# Got Snow? BOL test Pic's--



## budgetprepp-n (Apr 7, 2013)

That black thing sticking out is the outside mirror of a ford mini van 
I know it looks close to the ground that's because there is about 3 feet of snow



Behind the van is an old table I shoot off of and if you look close you can see the snow on the roof of the shed


I live at my BOL this might make a good test. The national weather service said we
may loose electric and phone service--But we didn't-- And the snow plows will be 
3 or 4 days --If they can get up the mountains-- -
A few years ago we had a storm and the plows could't get through they had 
to use mining equipment like front loaders to get through.

Everybody that lives up here is prepared so it's not a big deal here
pepole that live around here are preppers and don't know it.

Got any snow pictures?


----------



## darsk20 (Jun 1, 2015)

Glad we barely got 1/4" around here! I only like to visit places that get that much snow. Course I am a southern pansy.


----------



## hawgrider (Oct 24, 2014)

Better shovel those roofs budget. When I spent time on the south shore of the big lake shoveling roofs when it gets that deep is a good Idea. A lot of weight there.


----------



## Smitty901 (Nov 16, 2012)

I feel for you. We have gotten off easy this year. Stuff like that is not uncommon for us here.


----------



## budgetprepp-n (Apr 7, 2013)

hawgrider said:


> Better shovel those roofs budget. When I spent time on the south shore of the big lake shoveling roofs when it gets that deep is a good Idea. A lot of weight there.


I have 2x4s cut that fit from the floor to the main rafter through out the place.


----------



## Chipper (Dec 22, 2012)

Bet one of these sure would come in handy.


----------



## Maine-Marine (Mar 7, 2014)

I grew up in Maine - we shoveled out roofs from time to time... no sense taking a chance.. snow weighs a lot and if you get rain and a refreeze... oh boy


----------



## AquaHull (Jun 10, 2012)

I never shovel my roof, I use a roof rake. I have 2 in case one breaks.

With 3 feet of snow, I would rake it 4 times. Anything over 10" sucks, then the rain and refreeze is always a possibility since the "Big Lake" is not frozen

* Note the real "Big Lake " is Superior to Michigan.


----------



## hawgrider (Oct 24, 2014)

budgetprepp-n said:


> I have 2x4s cut that fit from the floor to the main rafter through out the place.

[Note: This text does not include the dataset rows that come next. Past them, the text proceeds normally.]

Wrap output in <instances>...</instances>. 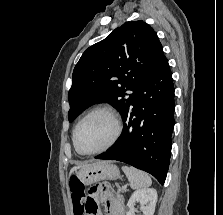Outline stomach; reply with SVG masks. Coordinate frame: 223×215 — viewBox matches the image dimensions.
<instances>
[{
	"label": "stomach",
	"instance_id": "obj_1",
	"mask_svg": "<svg viewBox=\"0 0 223 215\" xmlns=\"http://www.w3.org/2000/svg\"><path fill=\"white\" fill-rule=\"evenodd\" d=\"M118 177H120V171L112 161H97V163H90L88 167H82L70 179H78L83 185H92L101 179H118ZM70 190H72L71 187H69Z\"/></svg>",
	"mask_w": 223,
	"mask_h": 215
}]
</instances>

We've done that too. But at least rake the over hangs on the home Ice dams can wreck havoc.


----------



## 8301 (Nov 29, 2014)

Budget, When I was in my 20's I didn't mind pushing through snow and cold. Now in my 50's and damn I'm glad I don't live where you do.

You have my respect for your perseverance.


----------



## Uzna (Dec 27, 2015)

Glad you are prepared for it. Best of luck, hope you keep power.


----------



## Moonshinedave (Mar 28, 2013)

We only got about 19 inches thats all I wanted.


----------



## imranhossain (Oct 8, 2016)

Goldie night friends! Well it was a chaotic day at the dog house! Sawyer Fairbanks was attacked by Sydney's new bed and mum's boots! So we had to protect Sawyer by putting him under witness protection programme Bol! He said he was just testing the softness of the new bed and poof it attacked him out of nowhere! Then when he tried to get away mum's boots also are tackled him so he had no choice but to defend himself


----------



## csi-tech (Apr 13, 2013)

What;s that white stuff?


----------